Radial and vertical dust transport inhibit refractory carbon depletion in protoplanetary disks

TL;DR

This study evaluates how vertical and radial dust transport in protoplanetary disks affects refractory carbon removal, finding that radial transport prevents depletion and other mechanisms are needed for observed carbon levels.

Contribution

It provides a detailed model of dust transport and assesses the effectiveness of oxidation and photolysis in depleting refractory carbon in disks.

Findings

Vertical transport can enable carbon removal in certain conditions.

Radial transport prevents depletion, maintaining uniform carbon distribution.

Surface mechanisms alone are insufficient to explain observed carbon depletion.

Abstract

The Earth is strongly depleted in carbon compared to the dust in the ISM, implying efficient removal of refractory carbon before parent body formation. It has been argued that grains get rid of their carbon through oxidation and photolysis in the exposed upper disk layers.
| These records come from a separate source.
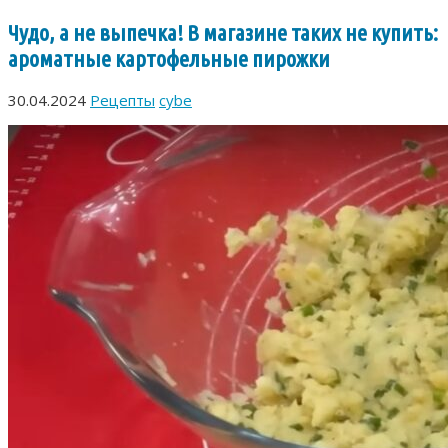
Чудо, а не выпечка! В магазине таких не купить:
ароматные картофельные пирожки
30.04.2024
Рецепты
cybe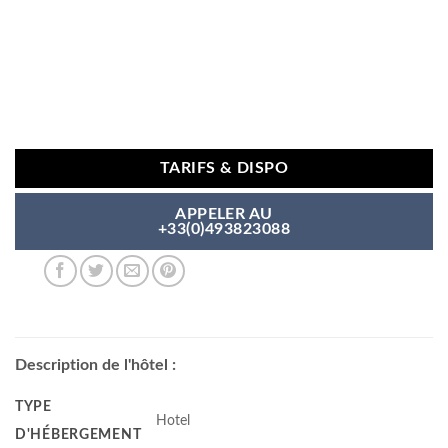
TARIFS & DISPO
APPELER AU
+33(0)493823088
Description de l'hôtel :
TYPE
Hotel
D'HÉBERGEMENT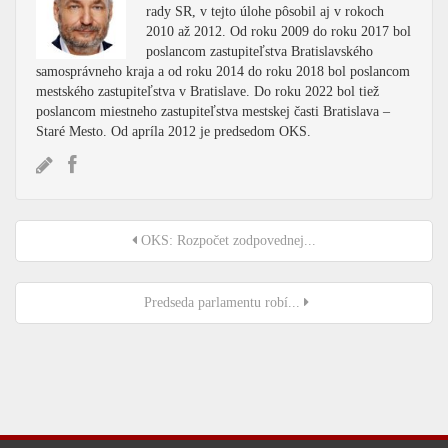
rady SR, v tejto úlohe pôsobil aj v rokoch
2010 až 2012. Od roku 2009 do roku 2017 bol
poslancom zastupiteľstva Bratislavského
samosprávneho kraja a od roku 2014 do roku 2018 bol poslancom
mestského zastupiteľstva v Bratislave. Do roku 2022 bol tiež
poslancom miestneho zastupiteľstva mestskej časti Bratislava –
Staré Mesto. Od apríla 2012 je predsedom OKS.
OKS: Rozpočet zodpovednej...
Predseda parlamentu robí...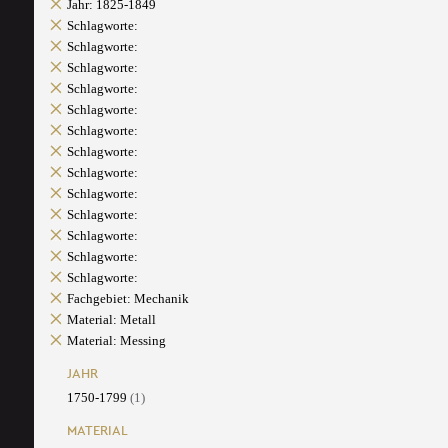
Jahr: 1825-1849
Schlagworte:
Schlagworte:
Schlagworte:
Schlagworte:
Schlagworte:
Schlagworte:
Schlagworte:
Schlagworte:
Schlagworte:
Schlagworte:
Schlagworte:
Schlagworte:
Schlagworte:
Fachgebiet: Mechanik
Material: Metall
Material: Messing
JAHR
1750-1799
(1)
MATERIAL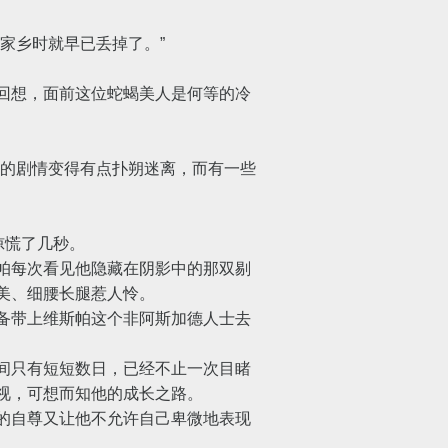
家乡时就早已丢掉了。”
回想，面前这位蛇蝎美人是何等的冷
的剧情变得有点扑朔迷离，而有一些
惊慌了几秒。
帕每次看见他隐藏在阴影中的那双剔
美、细腰长腿惹人怜。
备带上维斯帕这个非阿斯加德人士去
间只有短短数日，已经不止一次目睹
视，可想而知他的成长之路。
的自尊又让他不允许自己卑微地表现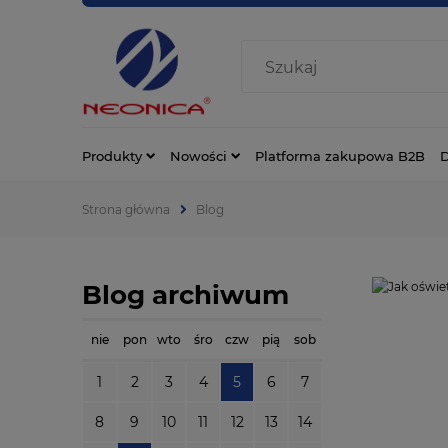
Produkty
Nowości
Platforma zakupowa B2B
D
Strona główna
Blog
Blog archiwum
nie
pon
wto
śro
czw
pią
sob
1
2
3
4
5
6
7
8
9
10
11
12
13
14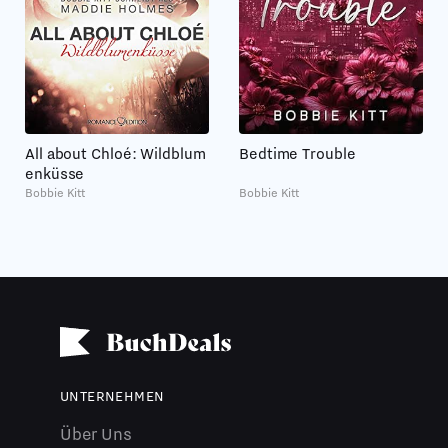
All about Chloé: Wildblum
Bedtime Trouble
enküsse
Bobbie Kitt
Bobbie Kitt
UNTERNEHMEN
Über Uns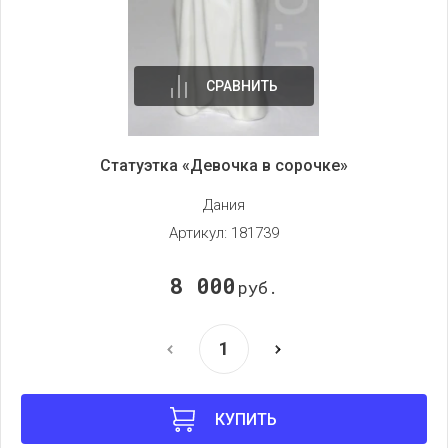
СРАВНИТЬ
Статуэтка «Девочка в сорочке»
Дания
Артикул:
181739
8 000
руб.
КУПИТЬ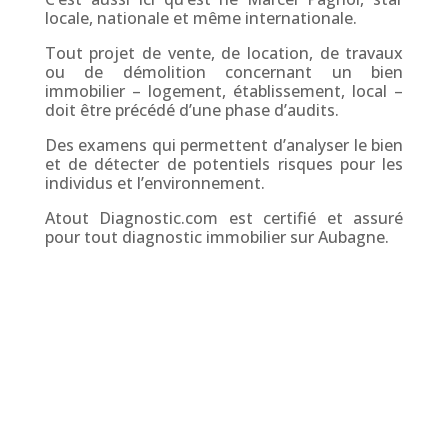
locale, nationale et même internationale.
Tout projet de vente, de location, de travaux
ou de démolition concernant un bien
immobilier – logement, établissement, local –
doit être précédé d’une phase d’audits.
Des examens qui permettent d’analyser le bien
et de détecter de potentiels risques pour les
individus et l’environnement.
Atout Diagnostic.com est certifié et assuré
pour tout diagnostic immobilier sur Aubagne.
We assess the efficacy of these C-removal mechanisms accounting for the vertical and radial transport of grains. We obtain the carbon and carbon free mass budget of solids by solving two 1D advection-diffusion equations, accounting for the dust grain size distribution and radial transport. The carbon removal acts on the fraction of the grains that are in the exposed layer and requires efficient vertical transport. In models without radial transport, oxidation and photolysis can destroy most of the refractory carbon in terrestrial planet formation region. But it only reaches the observed depletion levels for extreme parameter combinations and requires that parent body formation was delayed by 1 Myr. Adding radial transport of solids prevents the depletion entirely, leaving refractory carbon equally distributed throughout the disk. It is unlikely that the observed carbon depletion can ultimately be attributed to mechanisms operating on small grains in the disk surface layers. Other mechanisms need to be studied, for example flash heating events or FU Ori outbursts in order to remove carbon quickly and deeply. However, a sustained drift barrier or strongly reduced radial grain mobility are necessary to prevent replenishment of carbon from the outer disk.